Evidência ou exemplo: transformando regras em classificações mensuráveis

Um avaliador precisa conectar os dados aos resultados de forma reproduzível.

Exemplo de estrutura (as premissas devem ser declaradas):

  • Defina o nível de rompimento a partir do intervalo das N barras anteriores.
  • Marque um rompimento quando o fechamento exceder esse nível.
  • Marque-o como “falso” se o preço fechar novamente dentro do intervalo anterior dentro de M barras.

Com os dados necessários, você pode calcular contagens como:

  • Total de rompimentos detectados sob a regra.
  • Proporção classificada como falsa sob a condição de tempo/distância.
  • Sensibilidade aos parâmetros (por exemplo, alterar N ou M).

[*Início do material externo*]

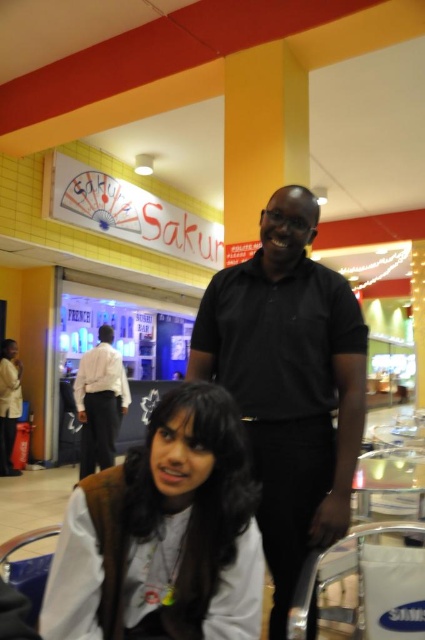 Between point (302, 304) and point (81, 465), which one is positioned behind?

Positioned behind is point (81, 465).

From the picture: Is black matte shirt at center in front of white shirt at center?

Yes, it is.

Does point (274, 321) lie in front of point (107, 410)?

Yes, point (274, 321) is closer to viewer.

I want to click on black matte shirt at center, so click(289, 384).

Is point (232, 589) closer to viewer compared to point (110, 390)?

Yes, point (232, 589) is in front of point (110, 390).

Looking at this image, who is taller, white matte vest at lower center or white shirt at center?

With more height is white shirt at center.

Is point (170, 481) positioned before point (87, 464)?

Yes.

Where is `white matte vest at lower center`? The height and width of the screenshot is (640, 425). white matte vest at lower center is located at coordinates (164, 532).

Looking at this image, does white shirt at center have a smaller size compared to white shirt at lower left?

No.

Is the position of white shirt at center more distant than that of white shirt at lower left?

No, white shirt at center is closer to the viewer.

Locate an element on the screen. This screenshot has height=640, width=425. white shirt at center is located at coordinates (99, 401).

Importante: isso mostra a mensurabilidade da definição do filtro, não uma melhoria garantida. A qualidade da classificação histórica pode mudar com regimes de volatilidade e microestrutura de mercado.

Limitações e riscos (modos de falha materiais)

Mesmo com dados corretos, a filtragem de falso rompimento pode falhar de maneiras identificáveis.

  1. Incompatibilidade de definição Se a definição de “rompimento” usa preços de fechamento, mas “falso” usa extremos intrabarra (ou vice-versa), as classificações tornam-se inconsistentes e difíceis de comparar.

  2. Efeitos de microestrutura Se você ignorar compra/venda ou tempo de execução, a classificação pode não refletir o que um trader poderia alcançar realisticamente. Essa limitação depende dos dados.

  3. Sobreajuste de parâmetros Testar muitos valores de N e M no mesmo período pode criar uma aparência de eficácia que não se generaliza. Use períodos de tempo separados para avaliação.